As shown FIG. 6, the secondary coil 51 is formed of a metal pattern. In the embodiment, the secondary coil 51 is formed by punching a copper plate. In FIG. 6, the illustration of the second substrate 50 and the radiator plate 52 that are disposed above the secondary coil 51 is omitted for the sake of clarity of the secondary coil 51. As shown in FIG. 6, the secondary coil 51 that is wound in a single turn has a substantially C-shape and is connected at the opposite ends thereof to a secondary circuit 53. The secondary coil 51 is fixed to the second substrate 50 at an intermediate portion thereof by adhesive. An insulating sheet (not shown) is disposed between the first substrate 40 and the secondary coil 51.

As shown FIG. 7, the radiator plate 52 that is disposed on the side of the second substrate 50 that is opposite from the secondary coil 51, as shown in FIG. 2 is formed of a metal pattern having the substantially the same shape as the secondary coil 51. The radiator plate 52 has a straight portion 52A extending in a tangential relation to the C-shaped secondary coil 51 and is fixed to the aluminum case 30 at the straight portion 52A by a screw 56.

As shown in FIG. 3, the upper core 61 is disposed straddling the radiator plate 52 and pressed against the aluminum case 30 by the metal pressing plate 58 that is fixed to the aluminum case 30 by the screw 56.

The following will describe a process for making the insulated DC-DC converter 11. The enameled wire for the primary coil 41 is wound by means of a core bar which is used for winding the enameled wire in the desired numbers of turns in a substantially planar spiral shape and a jig having a pair of guide plates which are disposed perpendicularly to the core bar at a spaced distance that is slightly larger than the diameter of the enameled wire and between which the enameled wire is supported. The outer diameter of the core bar is the substantially same as the inner diameter of the primary coil 41. After the enameled wire has been wound for desired number of turns, the guide plates are removed and then the core bar is removed from the spiral wound enameled wire, with the result that the primary coil 41 is formed.

After the primary coil 41 is fixed at a portion thereof to the first substrate 40 at a predetermined position thereof by adhesive, the winding start 41A is connected through the substrate pattern 46 to the primary circuit (not shown) by the solder 44 and the winding end 41B is connected to the primary circuit by the solder 44. Thus, the primary coil 41 is connected to the primary circuit of the first substrate 40 without using any terminal or connector.
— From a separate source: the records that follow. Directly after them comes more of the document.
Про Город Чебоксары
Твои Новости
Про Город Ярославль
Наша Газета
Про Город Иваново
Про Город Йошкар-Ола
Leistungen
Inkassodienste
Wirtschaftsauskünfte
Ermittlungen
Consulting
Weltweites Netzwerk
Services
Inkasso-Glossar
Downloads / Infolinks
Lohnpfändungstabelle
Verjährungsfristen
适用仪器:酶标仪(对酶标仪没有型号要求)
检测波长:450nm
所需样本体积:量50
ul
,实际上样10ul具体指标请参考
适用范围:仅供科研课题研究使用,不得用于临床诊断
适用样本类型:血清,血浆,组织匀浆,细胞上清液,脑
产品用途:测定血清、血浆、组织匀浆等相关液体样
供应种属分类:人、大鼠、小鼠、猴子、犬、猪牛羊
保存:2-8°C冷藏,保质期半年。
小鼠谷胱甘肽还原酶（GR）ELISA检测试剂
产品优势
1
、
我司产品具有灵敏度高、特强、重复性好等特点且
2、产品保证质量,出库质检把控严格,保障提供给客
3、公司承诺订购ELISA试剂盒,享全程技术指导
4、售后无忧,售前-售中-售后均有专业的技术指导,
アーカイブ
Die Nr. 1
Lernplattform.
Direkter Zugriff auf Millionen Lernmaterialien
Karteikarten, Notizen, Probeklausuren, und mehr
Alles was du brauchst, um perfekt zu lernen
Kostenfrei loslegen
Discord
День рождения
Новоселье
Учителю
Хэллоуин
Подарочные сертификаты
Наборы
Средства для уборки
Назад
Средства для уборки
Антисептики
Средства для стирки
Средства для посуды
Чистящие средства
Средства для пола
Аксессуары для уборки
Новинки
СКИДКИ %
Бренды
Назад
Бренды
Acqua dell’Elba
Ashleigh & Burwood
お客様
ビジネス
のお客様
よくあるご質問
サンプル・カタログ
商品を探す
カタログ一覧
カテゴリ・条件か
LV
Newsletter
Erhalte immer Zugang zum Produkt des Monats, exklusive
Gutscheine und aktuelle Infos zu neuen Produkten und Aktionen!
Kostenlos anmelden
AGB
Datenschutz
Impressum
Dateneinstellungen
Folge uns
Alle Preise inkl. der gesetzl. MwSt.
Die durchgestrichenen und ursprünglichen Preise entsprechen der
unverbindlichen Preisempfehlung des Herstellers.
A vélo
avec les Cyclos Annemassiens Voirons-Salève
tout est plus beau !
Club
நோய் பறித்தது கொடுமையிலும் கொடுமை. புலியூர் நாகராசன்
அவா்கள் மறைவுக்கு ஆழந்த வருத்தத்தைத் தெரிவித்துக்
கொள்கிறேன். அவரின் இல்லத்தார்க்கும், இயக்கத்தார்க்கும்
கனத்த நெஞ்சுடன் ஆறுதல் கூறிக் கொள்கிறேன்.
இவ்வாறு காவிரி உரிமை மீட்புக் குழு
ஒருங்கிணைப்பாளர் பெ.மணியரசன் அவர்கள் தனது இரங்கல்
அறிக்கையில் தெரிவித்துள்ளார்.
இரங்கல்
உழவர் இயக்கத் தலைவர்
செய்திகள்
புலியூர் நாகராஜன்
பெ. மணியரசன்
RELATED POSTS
After the secondary coil 51 is fixed at a portion thereof to the second substrate 50 at a predetermined position thereof by adhesive, the secondary coil 51 is mounted on the second substrate 50 with the opposite ends of the secondary coil 51 connected to the secondary circuit 53 by soldering. With the first substrate 40 on which the primary coil 41 is mounted and the second substrate 50 on which the secondary coil 51 is mounted prepared, the lower core 62 is disposed at a predetermined position in the accommodating space 31 of the aluminum case 30 with the opposite longitudinal ends of the lower core 62 set in contact with the accommodating space 31.

Next, with the insulating sheet 42 disposed at a predetermined position around the accommodating space 31, the primary coil 41 of the first substrate 40 is placed straddling the lower core 62 and the first substrate 40 is fixed to the aluminum case 30 by a screw (not shown).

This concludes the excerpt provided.